Caracas, Nov 2 (EFE).- The NGO Prepara Familia reported Friday that at least 19 Venezuelan children have died since 2017 because of defective kidney treatment in the country’s most important pediatric hospital, and demanded that the government resume the transplant program suspended 17 months ago.
“In the year 2017 we had 12 youngsters (who died) and in 2018 three more have died of poor nephrology treatment and four from unrelated illnesses,” Prepara Familia Director Katherine Martinez told reporters outside the JM de los Rios Children’s Hospital in downtown Caracas.
The families of those who died last year of an outbreak of infection, and those of another 20 children receiving dialysis treatment, staged a modest protest and recalled that the Inter-American Commission on Human Rights (IACHR) has laid down precautionary measures for this medical center, obliging the government to guarantee access to the needed medications.

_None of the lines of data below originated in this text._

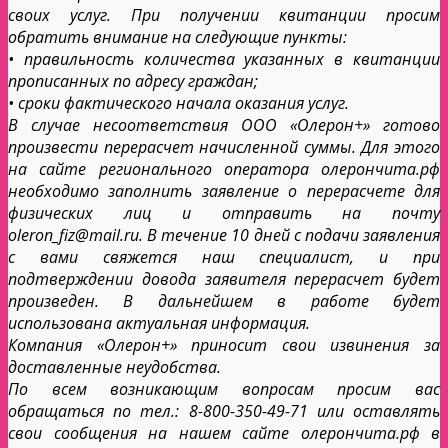
своих услуг. При получении квитанции просим
обратить внимание на следующие пункты:
• правильность количества указанных в квитанции
прописанных по адресу граждан;
• сроки фактического начала оказания услуг.
В случае несоответствия ООО «Олерон+» готово
произвести перерасчет начисленной суммы. Для этого
на сайте регионального оператора олерончита.рф
необходимо заполнить заявление о перерасчете для
физических лиц и отправить на почту
oleron_fiz@mail.ru. В течение 10 дней с подачи заявления
с вами свяжется наш специалист, и при
подтверждении довода заявителя перерасчет будет
произведен. В дальнейшем в работе будет
использована актуальная информация.
Компания «Олерон+» приносит свои извинения за
доставленные неудобства.
По всем возникающим вопросам просим вас
обращаться по тел.: 8-800-350-49-71 или оставлять
свои сообщения на нашем сайте олерончита.рф в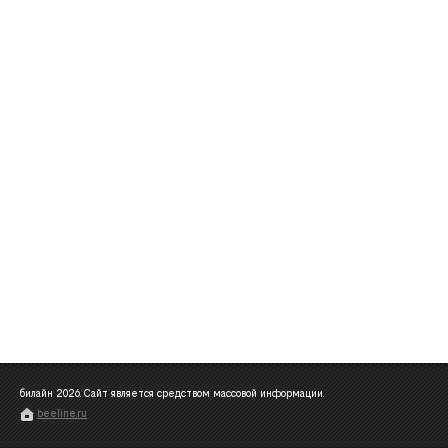
билайн
2026
. Сайт является средством массовой информации.
beeline.ru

“The government has many obligations – it must respect children’s right to life and their right to health,” Martinez said, and demanded the reactivation of the transplant procurement program that has been shut down for the last 17 months.
“How is it possible that these kids have been anchored to machines for 17 months with no way out, but which they would easily have with transplants. As long as the program is suspended, this situation will continue,” she said, adding that there is a long list of youngsters waiting for kidneys.
Erick Bandres, father of a boy who has been waiting for a transplant for nine years, said “he’s my only child and I don’t want to lose him.”
Venezuela, the country with the largest oil reserves on the planet, is going through a severe economic crisis of such chronic shortages and hyperinflation that members of the opposition and a number of NGOs have asked that a humanitarian channel be opened to bring food and medicines into the country.
But the Nicolas Maduro government rejects that plea on grounds that it could open the door to an armed invasion.